======== Material for this task

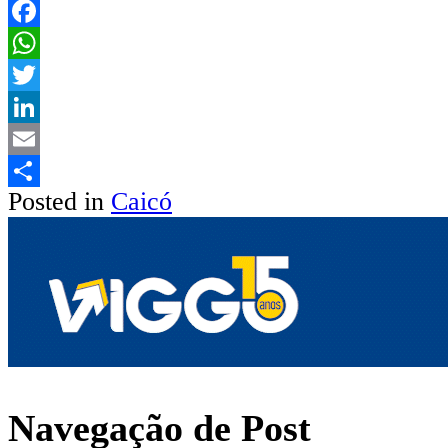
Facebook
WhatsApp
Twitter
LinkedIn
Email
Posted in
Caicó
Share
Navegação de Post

================
======== Material for this task

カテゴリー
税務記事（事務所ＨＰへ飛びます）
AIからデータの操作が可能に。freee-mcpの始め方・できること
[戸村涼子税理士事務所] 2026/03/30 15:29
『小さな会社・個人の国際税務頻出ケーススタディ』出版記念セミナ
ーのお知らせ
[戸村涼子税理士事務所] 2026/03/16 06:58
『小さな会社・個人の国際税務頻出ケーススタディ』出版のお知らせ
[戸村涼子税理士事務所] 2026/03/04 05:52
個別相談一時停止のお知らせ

================

» What the task requires: Give back, word for word, only the lines above from the line holding "AIからデータの操作が可能に。freee-mcpの始め方・できること" to the line holding "個別相談一時停止のお知らせ", both included.

» Solution for this problem:
AIからデータの操作が可能に。freee-mcpの始め方・できること
[戸村涼子税理士事務所] 2026/03/30 15:29
『小さな会社・個人の国際税務頻出ケーススタディ』出版記念セミナ
ーのお知らせ
[戸村涼子税理士事務所] 2026/03/16 06:58
『小さな会社・個人の国際税務頻出ケーススタディ』出版のお知らせ
[戸村涼子税理士事務所] 2026/03/04 05:52
個別相談一時停止のお知らせ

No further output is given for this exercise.